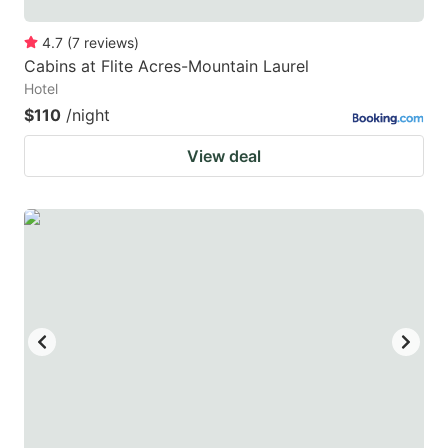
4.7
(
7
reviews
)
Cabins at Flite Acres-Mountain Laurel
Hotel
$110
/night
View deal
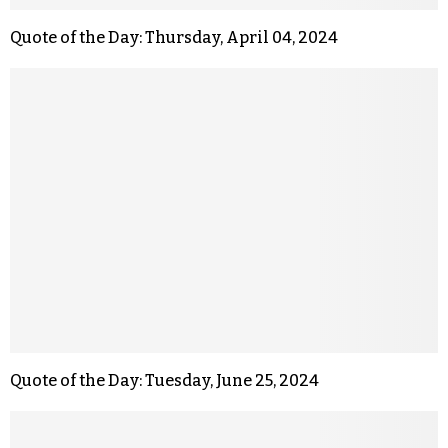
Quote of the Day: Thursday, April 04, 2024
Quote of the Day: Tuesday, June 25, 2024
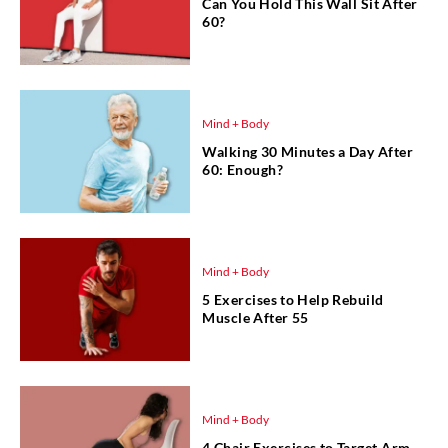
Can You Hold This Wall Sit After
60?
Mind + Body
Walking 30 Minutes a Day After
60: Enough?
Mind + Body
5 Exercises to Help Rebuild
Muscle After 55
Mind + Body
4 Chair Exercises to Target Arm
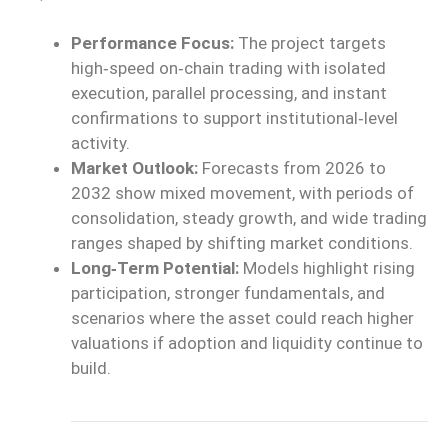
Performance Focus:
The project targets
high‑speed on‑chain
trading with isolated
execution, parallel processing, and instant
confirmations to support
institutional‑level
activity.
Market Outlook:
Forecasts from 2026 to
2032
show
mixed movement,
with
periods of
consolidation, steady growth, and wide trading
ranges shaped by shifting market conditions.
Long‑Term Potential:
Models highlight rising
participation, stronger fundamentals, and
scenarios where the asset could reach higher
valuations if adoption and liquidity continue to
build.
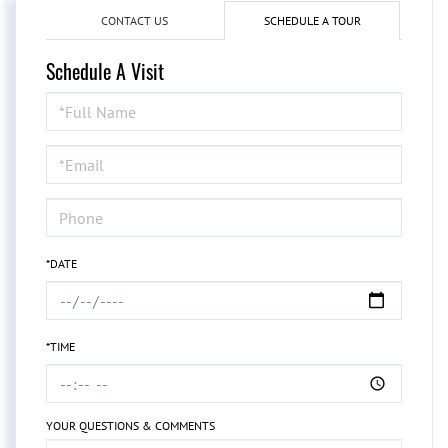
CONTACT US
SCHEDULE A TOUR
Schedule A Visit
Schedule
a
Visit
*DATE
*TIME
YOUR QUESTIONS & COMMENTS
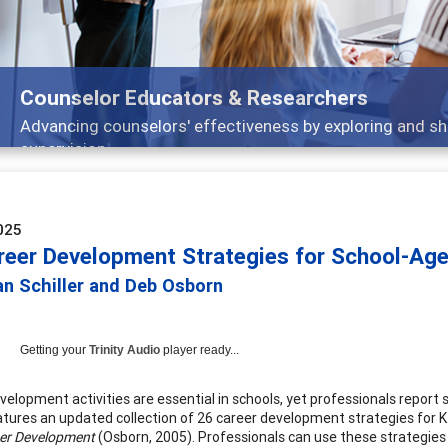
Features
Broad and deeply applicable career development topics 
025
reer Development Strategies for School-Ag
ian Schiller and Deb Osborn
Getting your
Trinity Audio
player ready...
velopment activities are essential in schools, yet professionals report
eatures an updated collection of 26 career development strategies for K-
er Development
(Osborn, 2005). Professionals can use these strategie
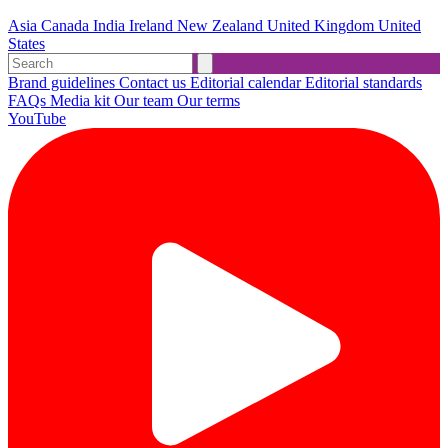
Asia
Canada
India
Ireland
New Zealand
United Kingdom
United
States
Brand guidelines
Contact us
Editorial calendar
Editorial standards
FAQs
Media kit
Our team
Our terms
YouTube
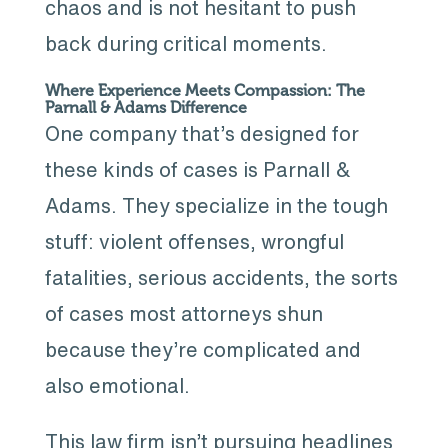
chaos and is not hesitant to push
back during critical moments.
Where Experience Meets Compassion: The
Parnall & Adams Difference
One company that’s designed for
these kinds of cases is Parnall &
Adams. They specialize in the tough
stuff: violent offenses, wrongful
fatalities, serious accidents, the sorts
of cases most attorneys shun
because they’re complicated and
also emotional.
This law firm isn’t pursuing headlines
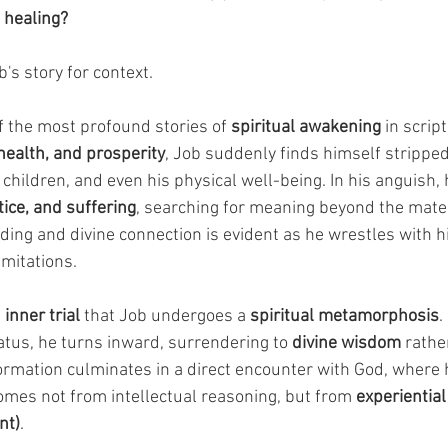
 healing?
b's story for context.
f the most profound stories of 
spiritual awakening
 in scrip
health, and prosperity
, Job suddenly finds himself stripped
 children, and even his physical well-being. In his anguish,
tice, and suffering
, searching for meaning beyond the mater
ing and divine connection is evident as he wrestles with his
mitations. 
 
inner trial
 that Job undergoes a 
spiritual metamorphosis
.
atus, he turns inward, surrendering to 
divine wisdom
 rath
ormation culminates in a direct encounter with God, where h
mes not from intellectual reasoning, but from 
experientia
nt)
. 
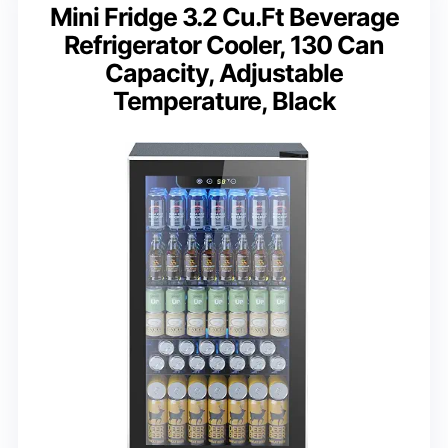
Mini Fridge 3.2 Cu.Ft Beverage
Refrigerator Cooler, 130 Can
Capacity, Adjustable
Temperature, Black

++++

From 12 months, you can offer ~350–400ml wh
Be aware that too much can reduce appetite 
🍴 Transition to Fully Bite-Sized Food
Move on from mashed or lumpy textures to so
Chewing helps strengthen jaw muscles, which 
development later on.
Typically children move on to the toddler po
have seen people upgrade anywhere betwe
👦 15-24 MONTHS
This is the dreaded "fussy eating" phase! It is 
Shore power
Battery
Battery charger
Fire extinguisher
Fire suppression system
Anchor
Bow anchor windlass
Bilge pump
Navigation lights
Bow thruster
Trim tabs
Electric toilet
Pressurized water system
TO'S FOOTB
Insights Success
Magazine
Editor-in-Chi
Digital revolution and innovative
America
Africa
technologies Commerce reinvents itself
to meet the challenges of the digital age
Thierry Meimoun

++++

EXERCISE GOAL
Above are the records; copy from them only the lines starting at the one containing "Parnall & Adams Difference" and ending at the one containing "ing and divine", exactly and without pictures.

RESPONSE TO THIS TASK
Parnall & Adams Difference
One company that’s designed for
these kinds of cases is Parnall &
Adams. They specialize in the tough
stuff: violent offenses, wrongful
fatalities, serious accidents, the sorts
of cases most attorneys shun
because they’re complicated and
also emotional.
This law firm isn’t pursuing headlines
 healing?
b's story for context.
f the most profound stories of 
spiritual awakening
 in scrip
health, and prosperity
, Job suddenly finds himself stripped
 children, and even his physical well-being. In his anguish,
tice, and suffering
, searching for meaning beyond the mater
ing and divine connection is evident as he wrestles with his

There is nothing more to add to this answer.